◆ Try it: Show me every line in the listing that has the word "agent".

◆ Provided data:
______
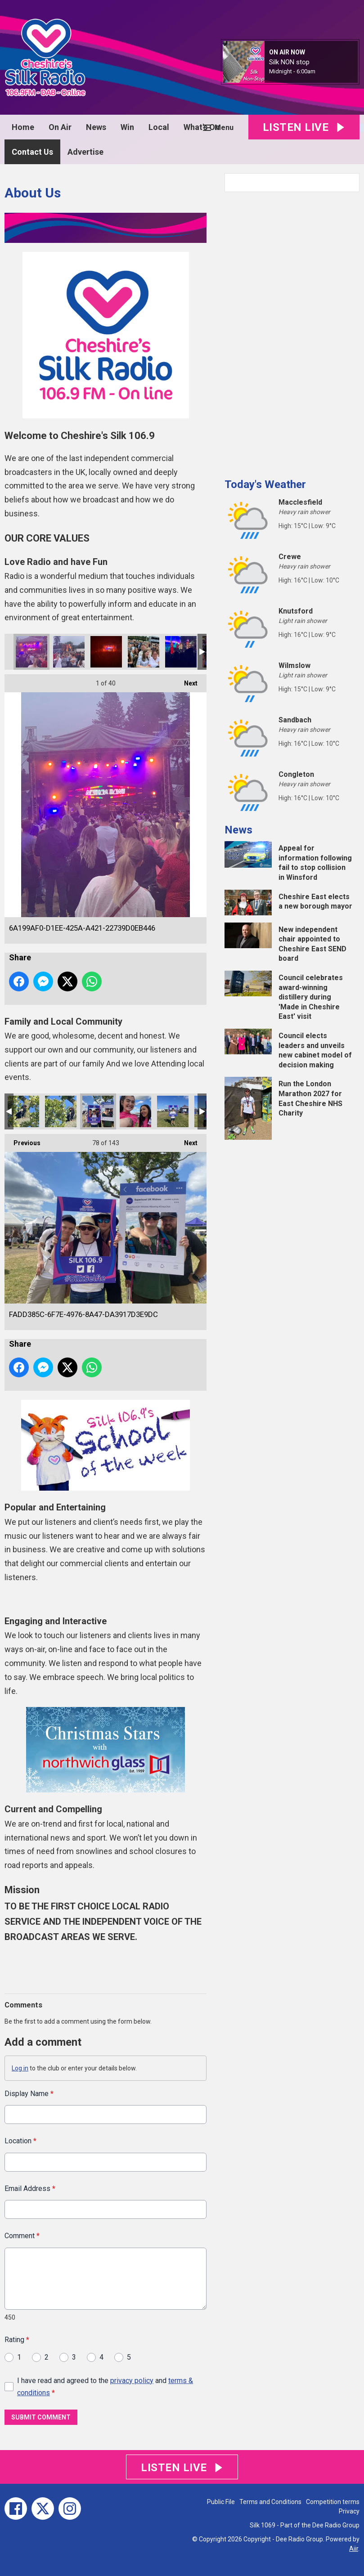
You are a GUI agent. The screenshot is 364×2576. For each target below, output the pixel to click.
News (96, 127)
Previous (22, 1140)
______
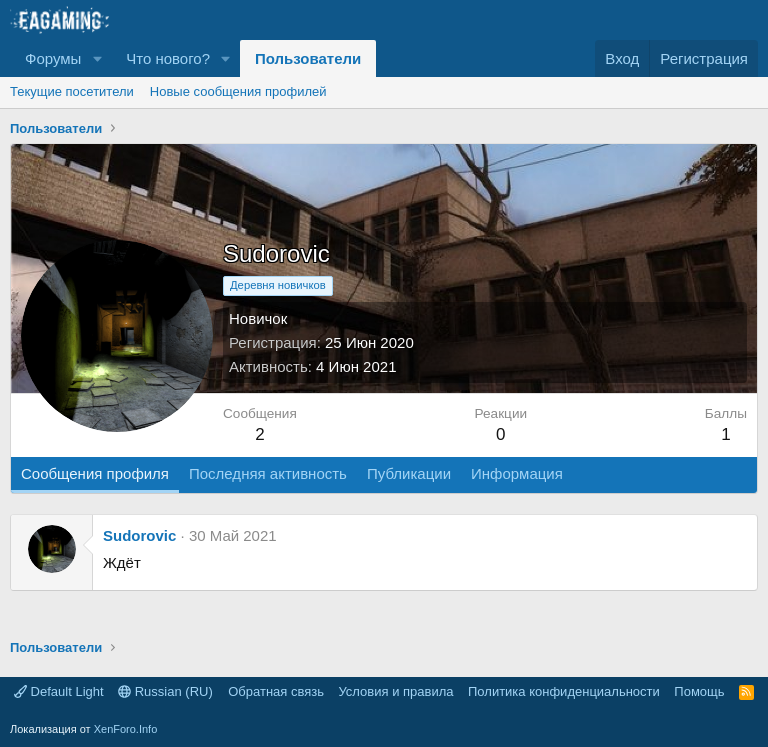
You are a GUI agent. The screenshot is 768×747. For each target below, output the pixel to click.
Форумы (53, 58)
______
◆ Response:
You are a GUI agent. The screenshot is 364×2576. For each target below, output the pixel to click.
You are a GUI agent. The screenshot is 768×747. For each target below, output the pixel to click.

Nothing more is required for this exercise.